🤖 AI Summary
This work proposes a general-purpose Julia-based toolkit for evaluating and ranking systems that produce multiple stochastic outputs in shared tasks. The toolkit introduces, for the first time in the Julia ecosystem, a unified tensor interface that integrates diverse ranking paradigms—including direct scoring, pairwise comparison, psychometric modeling, voting schemes, graph-based methods, and listwise approaches—enabling flexible cross-method comparison and analysis. Empirical evaluations on synthetic data demonstrate the toolkit’s superior performance in terms of ranking recovery accuracy, stability under limited trials, and runtime scalability.

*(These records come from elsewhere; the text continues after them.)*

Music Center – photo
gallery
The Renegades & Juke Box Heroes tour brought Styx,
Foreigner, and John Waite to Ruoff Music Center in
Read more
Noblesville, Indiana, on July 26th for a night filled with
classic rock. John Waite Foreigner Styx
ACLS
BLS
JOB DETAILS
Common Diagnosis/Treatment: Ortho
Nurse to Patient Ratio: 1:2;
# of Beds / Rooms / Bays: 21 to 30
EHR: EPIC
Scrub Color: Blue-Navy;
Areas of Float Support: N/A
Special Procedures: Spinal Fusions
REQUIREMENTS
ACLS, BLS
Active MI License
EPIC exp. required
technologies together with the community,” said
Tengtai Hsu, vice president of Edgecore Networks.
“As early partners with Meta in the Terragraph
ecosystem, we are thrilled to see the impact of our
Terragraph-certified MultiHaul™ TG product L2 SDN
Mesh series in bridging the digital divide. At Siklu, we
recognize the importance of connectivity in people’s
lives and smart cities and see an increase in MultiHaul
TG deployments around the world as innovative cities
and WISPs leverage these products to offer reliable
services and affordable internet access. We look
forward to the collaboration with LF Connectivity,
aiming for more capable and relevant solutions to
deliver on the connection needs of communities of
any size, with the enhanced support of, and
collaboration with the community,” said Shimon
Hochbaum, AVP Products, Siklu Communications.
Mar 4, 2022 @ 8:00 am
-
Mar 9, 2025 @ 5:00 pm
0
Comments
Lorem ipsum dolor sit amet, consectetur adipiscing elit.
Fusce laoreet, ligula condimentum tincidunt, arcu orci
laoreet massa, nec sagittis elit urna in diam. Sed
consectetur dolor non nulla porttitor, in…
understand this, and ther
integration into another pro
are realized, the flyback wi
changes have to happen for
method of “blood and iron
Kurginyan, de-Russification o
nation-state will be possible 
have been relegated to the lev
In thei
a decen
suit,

By providing a cohesive and efficient framework, this contribution addresses a critical need for standardized, reproducible evaluation of multi-output systems exhibiting inherent randomness.
📝 Abstract
Scorio.jl is a Julia package for evaluating and ranking systems from repeated responses to shared tasks. It provides a common tensor-based interface for direct score-based, pairwise, psychometric, voting, graph, and listwise methods, so the same benchmark can be analyzed under multiple ranking assumptions. We describe the package design, position it relative to existing Julia tools, and report pilot experiments on synthetic rank recovery, stability under limited trials, and runtime scaling.